Kahn exercised his concept of 'served and servant' spaces first in the design of the Yale Art Gallery, and more explicitly in the Assembly Building in Dhaka. The core function of the Assembly Building is the Assembly Chamber, placed at the centre in a regular octagonal enclosure, lit by natural light from the roof. Eight wedge-shaped light wells are inserted within the octagon to provide natural light to the adjacent spaces on three sides of each of the light wells. Eight building blocks as servant spaces are placed around the central Assembly Chamber. Among them are the presidential entrance on the north, rooms for ministers on the west, dining and meeting room on the east, a mosque on the south and four rectangular office wings inserted among these conspicuous elements. The eight-storey high, ring-shaped ambulatory, extending from the ground floor to the ceiling, circles around the centrally located Assembly Chamber. The ambulatory is also treated as an urban street with light posts. The whole arrangement is articulated in a centripetal order towards the central chamber. As the intermediate zone, the ambulatory separates as well as unites the served and the servant spaces. Striped-configured glass blocks in the ribbed roof of the lofty ambulatory provide natural light. Instead of brise-soleil that was used by Le Corbusier in India to reduce heat, Kahn used thick walls, atriums and light wells in a subtle way to reduce heat entering the building.
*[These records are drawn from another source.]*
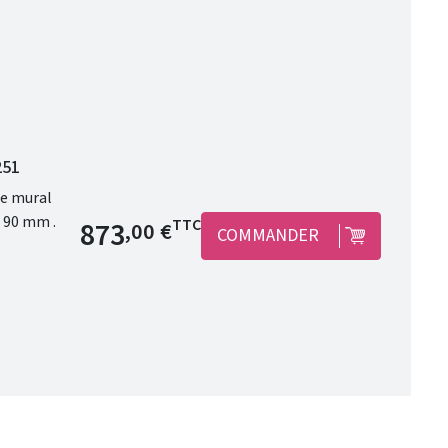
251
Prix de base
873
TTC
,00 €
COMMANDER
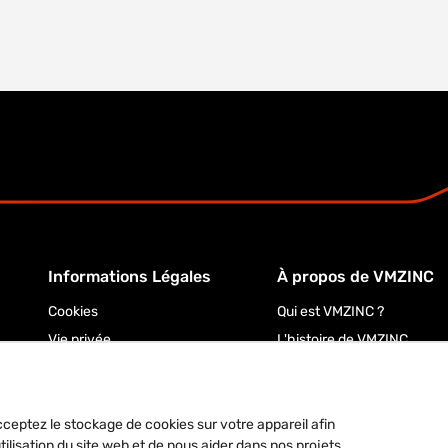
Informations Légales
À propos de VMZINC
Cookies
Qui est VMZINC ?
Vie privée
L'histoire de VMZINC
cceptez le stockage de cookies sur votre appareil afin
utilisation du site web et de nous aider dans nos projets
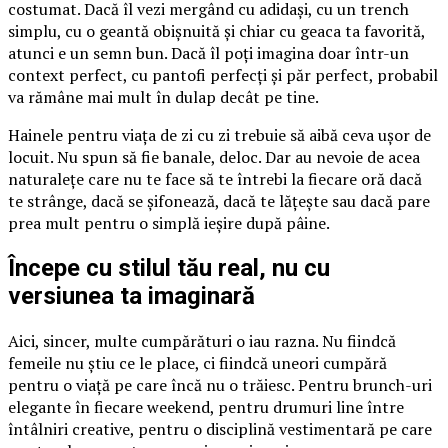
costumat. Dacă îl vezi mergând cu adidași, cu un trench
simplu, cu o geantă obișnuită și chiar cu geaca ta favorită,
atunci e un semn bun. Dacă îl poți imagina doar într-un
context perfect, cu pantofi perfecți și păr perfect, probabil
va rămâne mai mult în dulap decât pe tine.
Hainele pentru viața de zi cu zi trebuie să aibă ceva ușor de
locuit. Nu spun să fie banale, deloc. Dar au nevoie de acea
naturalețe care nu te face să te întrebi la fiecare oră dacă
te strânge, dacă se șifonează, dacă te lățește sau dacă pare
prea mult pentru o simplă ieșire după pâine.
Începe cu stilul tău real, nu cu
versiunea ta imaginară
Aici, sincer, multe cumpărături o iau razna. Nu fiindcă
femeile nu știu ce le place, ci fiindcă uneori cumpără
pentru o viață pe care încă nu o trăiesc. Pentru brunch-uri
elegante în fiecare weekend, pentru drumuri line între
întâlniri creative, pentru o disciplină vestimentară pe care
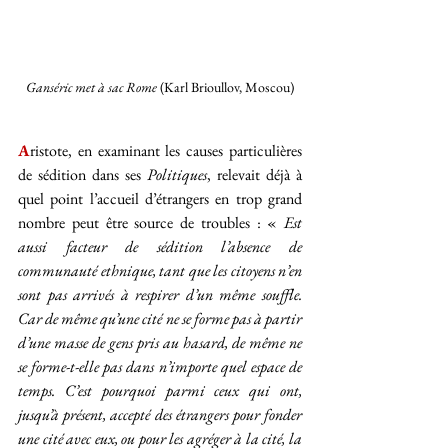
Ganséric met à sac Rome
 (Karl Brioullov, Moscou)
A
ristote, en examinant les causes particulières 
de sédition dans ses 
Politiques
, relevait déjà à 
quel point l’accueil d’étrangers en trop grand 
nombre peut être source de troubles
: « 
Est 
aussi facteur de sédition l’absence de 
communauté ethnique, tant que les citoyens n’en 
sont pas arrivés à respirer d’un même souffle. 
Car de même qu’une cité ne se forme pas à partir 
d’une masse de gens pris au hasard, de même ne 
se forme-t-elle pas dans n’importe quel espace de 
temps. C’est pourquoi parmi ceux qui ont, 
jusqu’à présent, accepté des étrangers pour fonder 
une cité avec eux, ou pour les agréger à la cité, la 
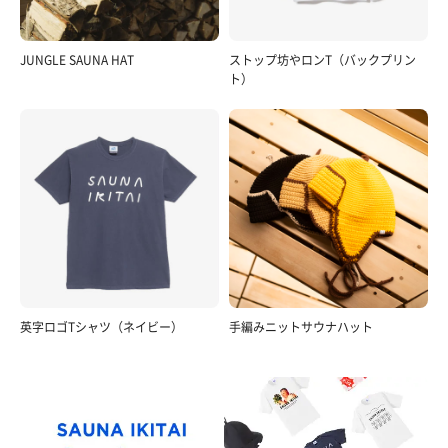
JUNGLE SAUNA HAT
ストップ坊やロンT（バックプリン
ト）
英字ロゴTシャツ（ネイビー）
手編みニットサウナハット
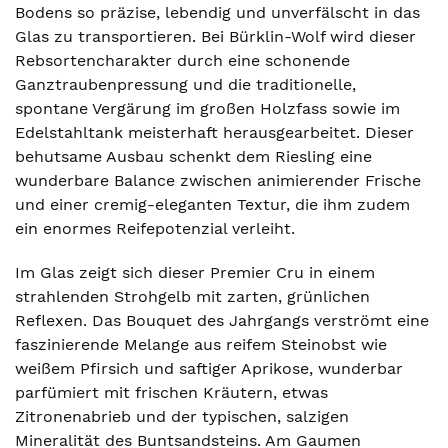
Bodens so präzise, lebendig und unverfälscht in das
Glas zu transportieren. Bei Bürklin-Wolf wird dieser
Rebsortencharakter durch eine schonende
Ganztraubenpressung und die traditionelle,
spontane Vergärung im großen Holzfass sowie im
Edelstahltank meisterhaft herausgearbeitet. Dieser
behutsame Ausbau schenkt dem Riesling eine
wunderbare Balance zwischen animierender Frische
und einer cremig-eleganten Textur, die ihm zudem
ein enormes Reifepotenzial verleiht.
Im Glas zeigt sich dieser Premier Cru in einem
strahlenden Strohgelb mit zarten, grünlichen
Reflexen. Das Bouquet des Jahrgangs verströmt eine
faszinierende Melange aus reifem Steinobst wie
weißem Pfirsich und saftiger Aprikose, wunderbar
parfümiert mit frischen Kräutern, etwas
Zitronenabrieb und der typischen, salzigen
Mineralität des Buntsandsteins. Am Gaumen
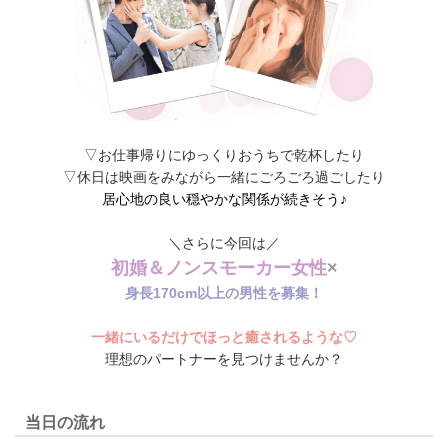
▽お仕事帰りにゆっくりおうちで乾杯したり
▽休日は映画をみながら一緒にごろごろ過ごしたり
居心地の良い穏やかな関係が続きそう♪
＼さらに今回は／
初婚＆ノンスモーカー女性
×
身長170cm以上の男性を募集！
一緒にいるだけでほっと癒されるような♡
理想のパートナーを見つけませんか？
当日の流れ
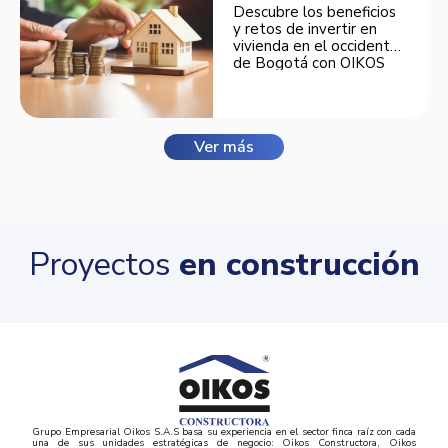
Descubre los beneficios
y retos de invertir en
vivienda en el occidente
de Bogotá con OIKOS
Balmora.
Ver más
Proyectos
en construcción
Grupo Empresarial Oikos S.A.S basa su experiencia en el sector finca raíz con cada
una de sus unidades estratégicas de negocio: Oikos Constructora, Oikos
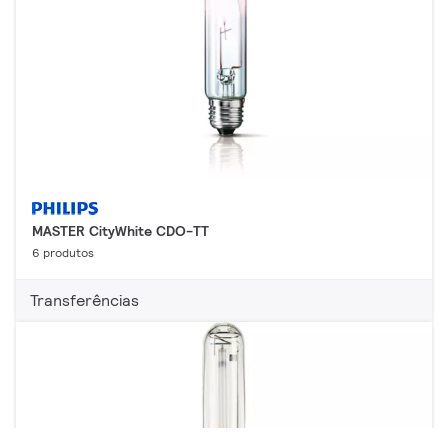
MASTER CityWhite CDO-TT
6 produtos
Transferências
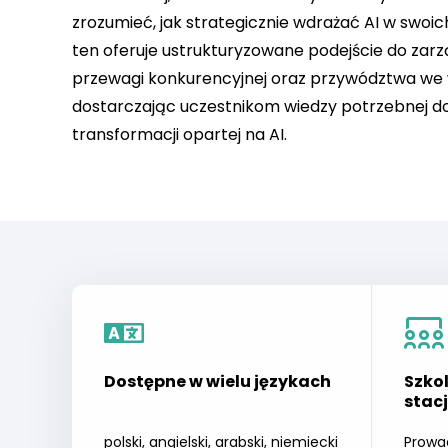
zrozumieć, jak strategicznie wdrażać AI w swoi
ten oferuje ustrukturyzowane podejście do zarz
przewagi konkurencyjnej oraz przywództwa we w
dostarczając uczestnikom wiedzy potrzebnej do
transformacji opartej na AI.
Dostępne w wielu językach
Szko
stac
polski, angielski, arabski, niemiecki
Prowa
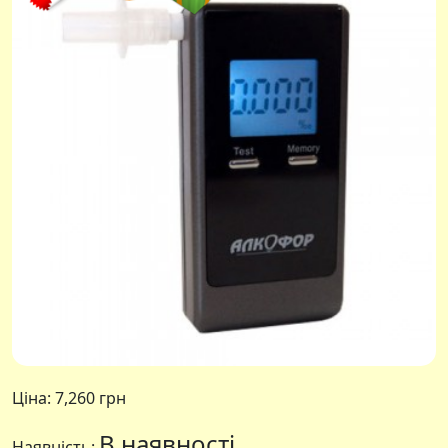
Ціна:
7,260 грн
В наявності
Наявність:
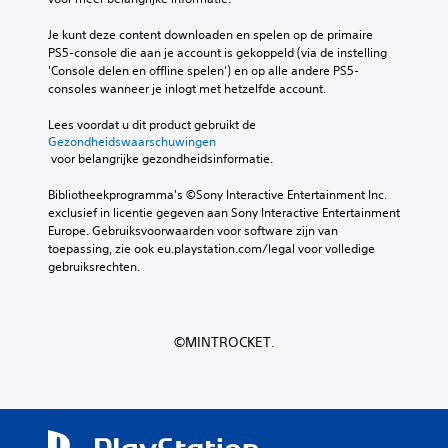
a
r
Je kunt deze content downloaden en spelen op de primaire 
z
PS5-console die aan je account is gekoppeld (via de instelling 
o
'Console delen en offline spelen') en op alle andere PS5-
n
consoles wanneer je inlogt met hetzelfde account.
d
e
Lees voordat u dit product gebruikt de 
r
Gezondheidswaarschuwingen
 voor belangrijke gezondheidsinformatie.
a
a
Bibliotheekprogramma's ©Sony Interactive Entertainment Inc. 
n
exclusief in licentie gegeven aan Sony Interactive Entertainment 
r
Europe. Gebruiksvoorwaarden voor software zijn van 
a
toepassing, zie ook eu.playstation.com/legal voor volledige 
a
gebruiksrechten.
k
b
e
d
©MINTROCKET.
i
e
n
i
n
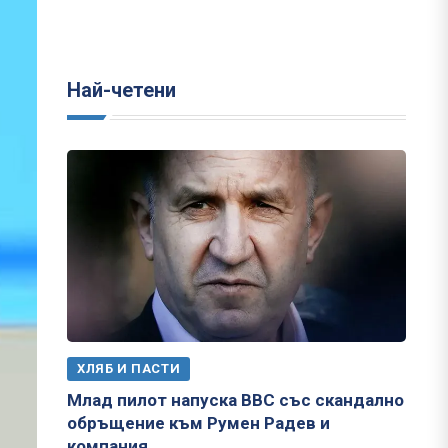
Най-четени
ХЛЯБ И ПАСТИ
Млад пилот напуска ВВС със скандално
обръщение към Румен Радев и
компания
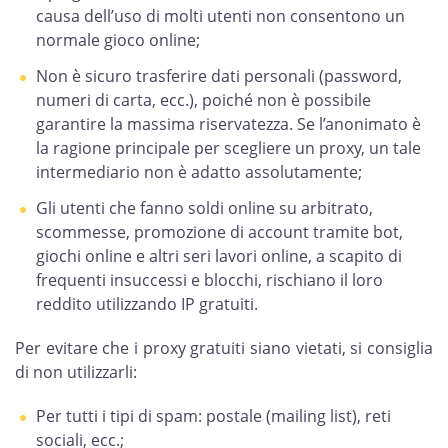
causa dell’uso di molti utenti non consentono un
normale gioco online;
Non è sicuro trasferire dati personali (password,
numeri di carta, ecc.), poiché non è possibile
garantire la massima riservatezza. Se l’anonimato è
la ragione principale per scegliere un proxy, un tale
intermediario non è adatto assolutamente;
Gli utenti che fanno soldi online su arbitrato,
scommesse, promozione di account tramite bot,
giochi online e altri seri lavori online, a scapito di
frequenti insuccessi e blocchi, rischiano il loro
reddito utilizzando IP gratuiti.
Per evitare che i proxy gratuiti siano vietati, si consiglia
di non utilizzarli:
Per tutti i tipi di spam: postale (mailing list), reti
sociali, ecc.;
In the end, fulfilling all functional requirements, the Assembly Building looks more like a giant abstract sculpture made of concrete since no door, window, and glazing are visible from the outside. The functional activities are all hidden in individual cells where light is provided indirectly. Circular, semi-circular and triangular punched openings in the side-walls are darkened due to lesser light, and an inconceivable atmosphere is created as if occurring in a dream. Similar conditions prevail all through the walkways, lobbies, ramps and steps. Kahn believed that an inspiring space can be created when light and silence together can produce an ambient threshold that can be realised and sensed.
The maze-like complexity and the ambiguity of space and forms are all achieved out of simple plan forms. The greatness of the National Assembly Building is indeed magical and thus unmeasurable. It has surpassed previous achievements in architecture and will probably remain unsurpassable in the future.
Shamsul Wares is an architect and currently a professor of architecture and Dean of the School of Science and Technology, State University of Bangladesh.